Classified ICS Security Information

There is an interesting discussion that has been taking place for a couple of days now over on LinkedIn. It was initiated by Isiah Jones from LEO Cyber Security. A lot of the response has been targeted at Isiah’s confrontational language, but the really important take away is that Isiah thinks/knows(?) that there is classified information available about threats to industrial control systems in critical infrastructure in the United States. Now Isiah is being necessarily vague about the information, but the discussion is important none the less.

Now I have not had access to classified information of any sort since I left the military a goodly number of years ago. My TS clearance is certainly not in force after this time and I have not had the necessary ‘need to know’ for access in any case. Having said that, I am absolutely certain that such classified information exists and that is unlikely to get into the hands of many of the people who could actively use that information to protect their facilities against serious nation-state level threats.

All is not lost, however. More about that later in the post.

The Need for Secrecy

Contrary to the beliefs of my friends in the black helicopter set, there are many legitimate reasons for the intelligence community (IC) to keep threat information classified. In most cases, the need to protect future access to critical information is more important than the need to share the current information; this is best exemplified by the Coventry-Ultra controversy from WWII. In other cases, the ‘knowledge’ is either so incomplete as to be useless (the Russians want to be able to attack the power grid) or the level of confidence in the information is so low that the intelligence community does not want to be accused of crying wolf.

Information Sharing Problems

Even when the IC is willing to share information, it is not easy to get the information to the correct people.

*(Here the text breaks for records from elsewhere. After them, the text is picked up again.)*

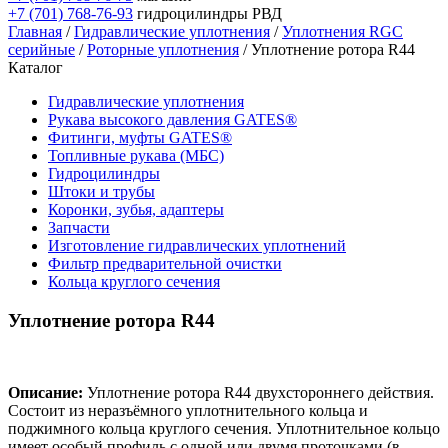
+7 (701) 768-76-93
гидроцилиндры РВД
Главная
/
Гидравлические уплотнения
/
Уплотнения RGC
серийные
/
Роторные уплотнения
/ Уплотнение ротора R44
Каталог
Гидравлические уплотнения
Рукава высокого давления GATES®
Фитинги, муфты GATES®
Топливные рукава (МБС)
Гидроцилиндры
Штоки и трубы
Коронки, зубья, адаптеры
Запчасти
Изготовление гидравлических уплотнений
Фильтр предварительной очистки
Кольца круглого сечения
Уплотнение ротора R44
Описание:
Уплотнение ротора R44 двухстороннего действия.
Состоит из неразъёмного уплотнительного кольца и
поджимного кольца круглого сечения. Уплотнительное кольцо
имеет особый профиль с одной или двумя проточками (в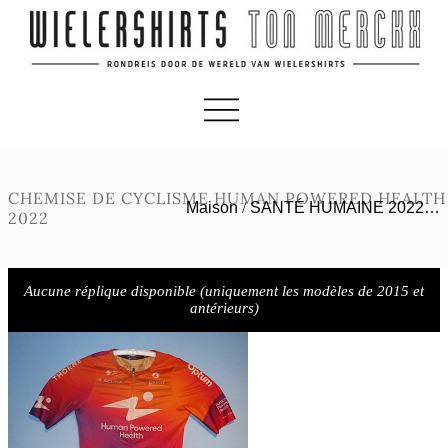
CHEMISE DE CYCLISME HUMAN POWERED HEALTH
Maison
/
SANTÉ HUMAINE 2022…
2022
Aucune réplique disponible (uniquement les modèles de 2015 et
antérieurs)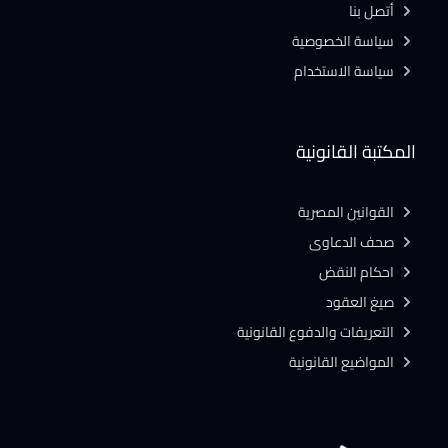
أتصل بنا
سياسة الخصوصية
سياسة الاستخدام
المكتبة القانونية
القوانين المصرية
صحف الدعاوى
احكام النقض
صيغ العقود
التعريفات والدفوع القانونية
المواضيع القانونية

First off, the information is going to be classified so the person receiving the information needs to be properly vetted to receive classified information. Anyone familiar with this process knows that it tedious and time consuming.

If IC waits until they know who will need a specific piece of information before the vetting process begins, the information will probably be worthless once the process is complete; the whole closing the barn door after the animals have gotten out thing. If you vet everyone that might need access to some specific piece of classified information at some unknown future time you end up clogging the vetting system even further with probably unnecessary vetting requests.

Even if the appropriate people have the necessary security clearances, getting them the appropriate information in a secure manner is also a problem. Even if secure messaging aps are used to protect the information in transit, the receiving device has to have minimum levels of security to prevent the information from getting into the wrong hands. Those security measures are expensive; too expensive to set up and maintain on the off chance of needing to receive classified information at some unknown point in the future.

This whole thing is further complicated by the fact that within the receiving organization, the information still needs to be protected during the internal sharing process. Everyone that needs access to the information to put proper protections in place needs to be vetted, their communications need to be protected, and many of their working files will be derivatively classified and need similar protections. This stuff gets very complicated; just ask anyone that has done operation planning in the military.

An alternative that many people have advocated (and I am certainly one) is for the IC to produce unclassified versions of their intelligence information to make the sharing process easier. I did this at the tactical intelligence level in one of my military jobs. It is time consuming to try to extract useable information from an intelligence report and then get that unclassified version vetted to ensure that means and methods are not inadvertently disclosed. Usually, the resulting product is useful for background purposes only, providing little or no information that provides for direct reaction by the recipient.

So, What to Do?

So, all is not lost. The IC can tell (and has told) us that adversaries are targeting control systems in critical infrastructure and has sophisticated techniques for doing so. The specific attack vectors are not necessarily important (as other attack vectors will certainly be used in future attacks). What is important to know is that nation-state level actors are involved and thus will ultimately get through defenses that they are really interested in attacking; THERE IS NO SUCH THING AS A SECURE SYSTEM.

First off, facilities need to determine what they really need to protect to survive and thrive. Information that would significantly hurt the company if it found its way into the hands of competitors or other adversaries needs to be encrypted at rest and in transit. Portions of control systems that are necessary for safety and quality control need to be isolated to the greatest extent possible. Where complete isolation is not possible for whatever reason, communications between the critical portions and other networks need to be closely monitored for anomalies. Where safety effects could be felt outside the facility, additional controls need to be implemented that are physically separated from the control network and analog safety measures should be established whenever possible.

Finally, a reaction plan needs to be firmly in place for all worst-case scenarios. The plan needs to assign specific responsibilities and identify any outside resources that need to be contacted, how that contact is to be made (with at least one alternative communications method identified), and who will make the contact. And, most importantly, those outside resources need to know in advance their roles in responding to an emergency event at the facility. That reaction plan needs to be trained and tested on a recurring basis.

Folks, none of this is new. We have been doing fire drills since we were little kids. We take precautions to prevent fires but recognize that fires can happen none-the-less. We install sprinkler systems and place fire extinguishers at key locations. At facilities where we have an unusually high threat for fires because of combustible materials we take additional precautions and put additional reactive measures in place. We need to extend that same mind set to control system security.